### About this task
Please return all lines of the data below containing the string "your".

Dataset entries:
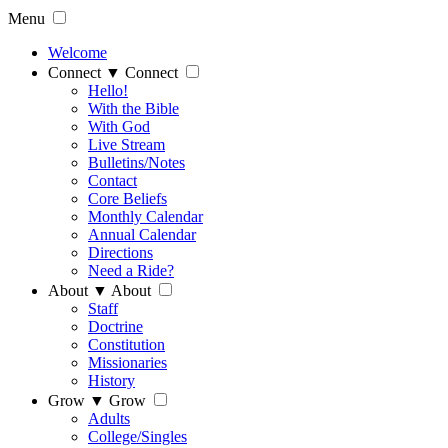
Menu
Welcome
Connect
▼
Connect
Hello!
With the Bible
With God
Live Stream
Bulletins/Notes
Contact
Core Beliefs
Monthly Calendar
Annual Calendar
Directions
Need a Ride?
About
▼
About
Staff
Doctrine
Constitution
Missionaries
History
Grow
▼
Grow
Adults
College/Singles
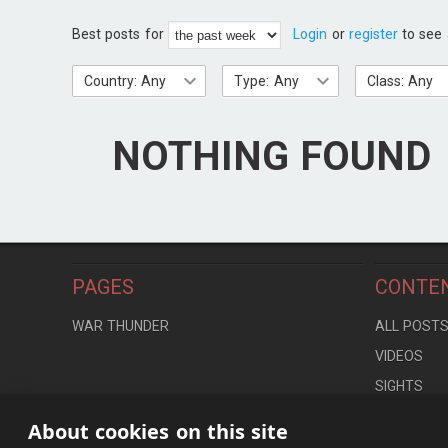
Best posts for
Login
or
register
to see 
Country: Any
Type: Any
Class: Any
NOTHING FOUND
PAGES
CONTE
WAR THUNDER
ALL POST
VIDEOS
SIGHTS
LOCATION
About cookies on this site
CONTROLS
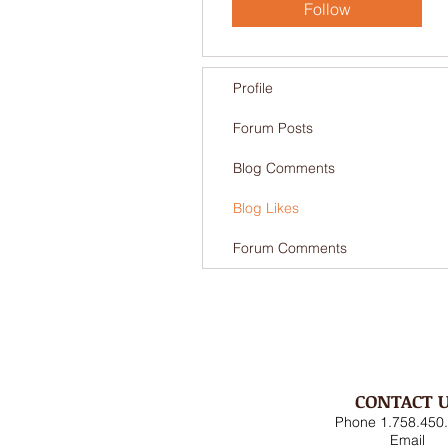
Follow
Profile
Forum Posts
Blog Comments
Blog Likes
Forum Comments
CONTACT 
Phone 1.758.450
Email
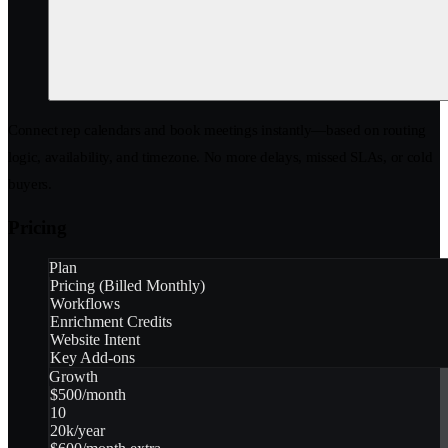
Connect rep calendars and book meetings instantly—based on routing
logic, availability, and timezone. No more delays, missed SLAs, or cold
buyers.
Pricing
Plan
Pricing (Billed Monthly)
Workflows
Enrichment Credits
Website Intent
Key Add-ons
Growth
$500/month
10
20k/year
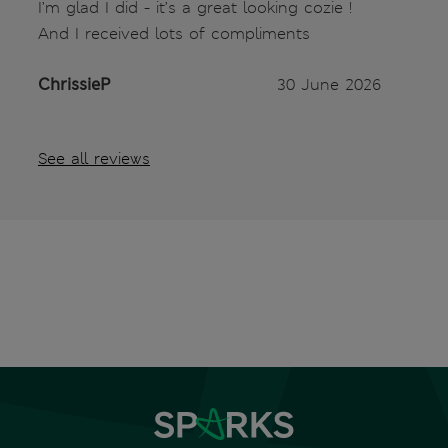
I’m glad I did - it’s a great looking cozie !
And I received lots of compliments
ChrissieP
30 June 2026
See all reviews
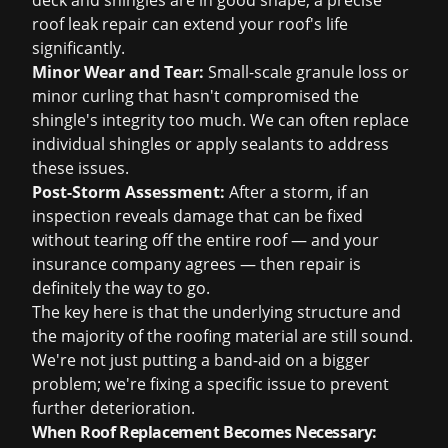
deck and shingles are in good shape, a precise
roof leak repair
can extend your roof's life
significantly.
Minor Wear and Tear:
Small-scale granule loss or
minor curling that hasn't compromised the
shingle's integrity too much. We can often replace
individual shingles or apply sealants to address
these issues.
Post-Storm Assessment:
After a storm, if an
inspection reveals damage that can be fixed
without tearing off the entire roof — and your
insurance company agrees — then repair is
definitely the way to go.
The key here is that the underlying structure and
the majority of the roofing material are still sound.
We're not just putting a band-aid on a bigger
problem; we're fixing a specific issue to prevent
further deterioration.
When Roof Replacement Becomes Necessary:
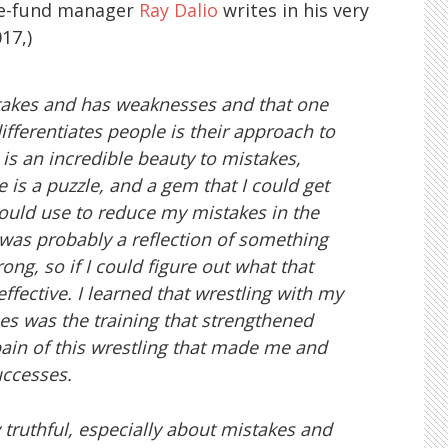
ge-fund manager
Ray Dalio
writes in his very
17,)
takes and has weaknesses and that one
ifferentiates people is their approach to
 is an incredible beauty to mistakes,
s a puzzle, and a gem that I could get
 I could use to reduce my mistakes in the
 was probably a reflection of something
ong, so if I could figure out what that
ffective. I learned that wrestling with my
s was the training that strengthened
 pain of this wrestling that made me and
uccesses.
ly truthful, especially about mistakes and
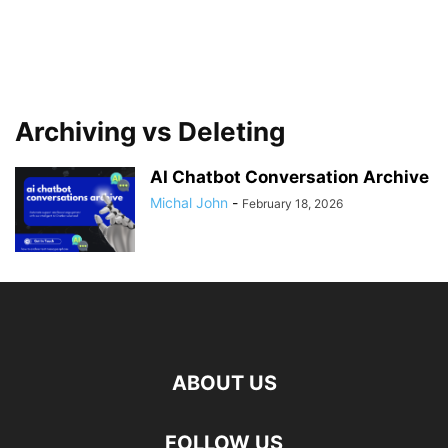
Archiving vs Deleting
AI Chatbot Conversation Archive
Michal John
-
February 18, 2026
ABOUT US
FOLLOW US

### Task result
can extend your roof's life
without tearing off the entire roof — and your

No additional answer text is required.